═════ Given entries ═════

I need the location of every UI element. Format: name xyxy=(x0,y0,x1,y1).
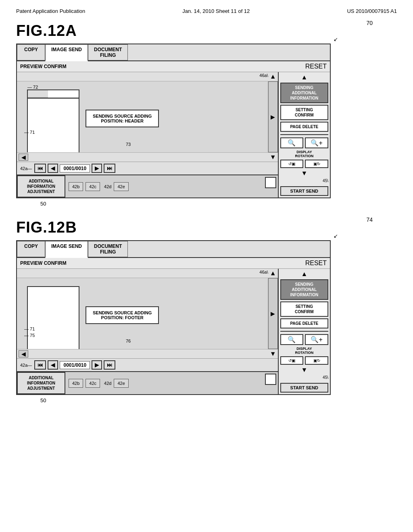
fig12b-nav-next[interactable]: ▶ xyxy=(92,360,102,370)
fig12a-zoom-out[interactable]: 🔍 xyxy=(280,137,304,148)
fig12a-btn-setting-confirm[interactable]: SETTING CONFIRM xyxy=(280,105,328,120)
fig12b-bottom-nav: 42a— ⏮ ◀ 0001/0010 ▶ ⏭ xyxy=(17,358,278,371)
fig12a-nav-last[interactable]: ⏭ xyxy=(104,164,115,173)
fig12b-ref-number: 74 xyxy=(366,216,373,223)
fig12b-scroll-down[interactable]: ▼ xyxy=(270,350,276,357)
fig12b-section: FIG.12B 74 ↙ COPY IMAGE SEND DOCUMENT FI… xyxy=(16,215,397,403)
fig12b-zoom-in[interactable]: 🔍+ xyxy=(305,334,328,345)
fig12b-start-send-btn[interactable]: START SEND xyxy=(280,383,328,393)
fig12b-ref-75: — 75 xyxy=(24,333,35,338)
fig12a-title: FIG.12A xyxy=(16,22,77,39)
fig12b-title: FIG.12B xyxy=(16,219,77,236)
fig12a-scroll-down[interactable]: ▼ xyxy=(270,154,276,161)
fig12a-start-send-btn[interactable]: START SEND xyxy=(280,186,328,196)
fig12a-btn-page-delete[interactable]: PAGE DELETE xyxy=(280,122,328,132)
fig12a-divider xyxy=(280,134,328,135)
fig12b-footer-tab-42e[interactable]: 42e xyxy=(114,379,128,388)
fig12b-rotation-row: ↺▣ ▣↻ xyxy=(280,356,328,365)
fig12b-sidebar-scroll-up[interactable]: ▲ xyxy=(280,270,328,278)
fig12a-right-sidebar: ▲ SENDING ADDITIONAL INFORMATION SETTING… xyxy=(278,72,330,197)
fig12a-ref-46a: 46a\ xyxy=(259,73,268,80)
fig12a-footer-tab-42e[interactable]: 42e xyxy=(114,182,128,191)
fig12b-zoom-row: 🔍 🔍+ xyxy=(280,334,328,345)
fig12a-footer-tab-42b[interactable]: 42b xyxy=(69,182,83,191)
fig12b-ref-50: 50 xyxy=(40,397,397,403)
fig12a-scroll-right[interactable]: ▶ xyxy=(268,81,278,152)
fig12a-curve-arrow: ↙ xyxy=(334,36,338,42)
fig12b-nav-last[interactable]: ⏭ xyxy=(104,360,115,370)
tab-copy-12b[interactable]: COPY xyxy=(17,241,45,257)
fig12b-btn-page-delete[interactable]: PAGE DELETE xyxy=(280,318,328,328)
fig12a-ref-42a-label: 42a— xyxy=(20,166,32,171)
tab-image-send-12a[interactable]: IMAGE SEND xyxy=(45,44,88,61)
fig12a-tab-row: COPY IMAGE SEND DOCUMENT FILING xyxy=(17,44,330,61)
fig12b-rotation-label: DISPLAY ROTATION xyxy=(280,347,328,355)
fig12a-nav-first[interactable]: ⏮ xyxy=(34,164,46,173)
fig12b-ref-71: — 71 xyxy=(24,326,35,331)
fig12b-sidebar-scroll-down[interactable]: ▼ xyxy=(280,366,328,374)
fig12b-rotate-left[interactable]: ↺▣ xyxy=(280,356,304,365)
fig12b-checkbox[interactable] xyxy=(265,374,276,385)
fig12b-add-info-btn[interactable]: ADDITIONAL INFORMATION ADJUSTMENT xyxy=(17,372,65,394)
fig12b-preview-confirm: PREVIEW CONFIRM xyxy=(20,260,67,266)
fig12a-scroll-left[interactable]: ◀ xyxy=(19,154,28,161)
fig12b-ref-76: 76 xyxy=(126,339,131,343)
patent-header-middle: Jan. 14, 2010 Sheet 11 of 12 xyxy=(182,8,250,14)
fig12a-footer-tabs: 42b 42c 42d 42e xyxy=(65,175,263,197)
fig12b-ref-46a: 46a\ xyxy=(259,270,268,277)
fig12a-rotate-left[interactable]: ↺▣ xyxy=(280,160,304,168)
fig12a-page-counter: 0001/0010 xyxy=(60,164,90,172)
fig12b-footer-tabs: 42b 42c 42d 42e xyxy=(65,372,263,394)
fig12b-reset-btn[interactable]: RESET xyxy=(305,260,327,267)
fig12a-scroll-up[interactable]: ▲ xyxy=(270,73,276,80)
fig12b-btn-setting-confirm[interactable]: SETTING CONFIRM xyxy=(280,301,328,317)
fig12b-btn-sending-additional[interactable]: SENDING ADDITIONAL INFORMATION xyxy=(280,279,328,300)
fig12b-right-sidebar: ▲ SENDING ADDITIONAL INFORMATION SETTING… xyxy=(278,269,330,394)
fig12a-btn-sending-additional[interactable]: SENDING ADDITIONAL INFORMATION xyxy=(280,83,328,103)
fig12b-ui-panel: COPY IMAGE SEND DOCUMENT FILING PREVIEW … xyxy=(16,240,331,395)
fig12a-rotation-label: DISPLAY ROTATION xyxy=(280,150,328,158)
tab-copy-12a[interactable]: COPY xyxy=(17,44,45,60)
fig12a-ref-71: — 71 xyxy=(24,130,35,135)
fig12a-overlay-msg: SENDING SOURCE ADDING POSITION: HEADER xyxy=(86,110,159,127)
fig12b-divider xyxy=(280,331,328,332)
fig12a-rotate-right[interactable]: ▣↻ xyxy=(305,160,328,168)
fig12a-ref-73: 73 xyxy=(126,142,131,147)
fig12b-scroll-up[interactable]: ▲ xyxy=(270,270,276,277)
fig12a-ref-50: 50 xyxy=(40,201,397,207)
fig12b-page-counter: 0001/0010 xyxy=(60,361,90,369)
fig12b-ref-45-label: 45\ xyxy=(280,375,328,380)
fig12a-zoom-in[interactable]: 🔍+ xyxy=(305,137,328,148)
fig12b-scroll-right[interactable]: ▶ xyxy=(268,278,278,349)
fig12b-footer-tab-42c[interactable]: 42c xyxy=(86,379,100,388)
fig12b-nav-prev[interactable]: ◀ xyxy=(48,360,58,370)
fig12a-nav-next[interactable]: ▶ xyxy=(92,164,102,173)
fig12a-footer-row: ADDITIONAL INFORMATION ADJUSTMENT 42b 42… xyxy=(17,175,278,197)
fig12a-sidebar-scroll-down[interactable]: ▼ xyxy=(280,170,328,177)
fig12b-nav-first[interactable]: ⏮ xyxy=(34,360,46,370)
tab-document-filing-12b[interactable]: DOCUMENT FILING xyxy=(88,241,128,257)
fig12a-ref-45-label: 45\ xyxy=(280,179,328,183)
fig12a-nav-prev[interactable]: ◀ xyxy=(48,164,58,173)
patent-header-left: Patent Application Publication xyxy=(16,8,85,14)
fig12a-add-info-btn[interactable]: ADDITIONAL INFORMATION ADJUSTMENT xyxy=(17,175,65,197)
fig12b-preview-area: — 71 — 75 SENDING SOURCE ADDING POSITION… xyxy=(17,278,268,349)
fig12a-zoom-row: 🔍 🔍+ xyxy=(280,137,328,148)
tab-image-send-12b[interactable]: IMAGE SEND xyxy=(45,241,88,258)
fig12a-page-img xyxy=(27,89,79,152)
fig12a-sidebar-scroll-up[interactable]: ▲ xyxy=(280,74,328,81)
fig12b-tab-row: COPY IMAGE SEND DOCUMENT FILING xyxy=(17,241,330,258)
fig12a-section: FIG.12A 70 ↙ COPY IMAGE SEND DOCUMENT FI… xyxy=(16,18,397,207)
tab-document-filing-12a[interactable]: DOCUMENT FILING xyxy=(88,44,128,60)
fig12b-scroll-left[interactable]: ◀ xyxy=(19,350,28,357)
fig12a-small-preview xyxy=(28,90,48,98)
fig12a-ref-number: 70 xyxy=(366,20,373,26)
fig12a-reset-btn[interactable]: RESET xyxy=(305,63,327,70)
fig12b-zoom-out[interactable]: 🔍 xyxy=(280,334,304,345)
fig12a-checkbox[interactable] xyxy=(265,177,276,188)
fig12b-page-img xyxy=(27,286,79,349)
fig12b-rotate-right[interactable]: ▣↻ xyxy=(305,356,328,365)
fig12b-footer-tab-42b[interactable]: 42b xyxy=(69,379,83,388)
fig12a-footer-tab-42c[interactable]: 42c xyxy=(86,182,100,191)
fig12a-ref-72: — 72 xyxy=(27,85,38,89)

═════

§ Instructions for the task: Lines holding the word "number" are the answer; copy each one from the records above.

§ Finished task:
fig12b-ref-number: 74 xyxy=(366,216,373,223)
fig12a-ref-number: 70 xyxy=(366,20,373,26)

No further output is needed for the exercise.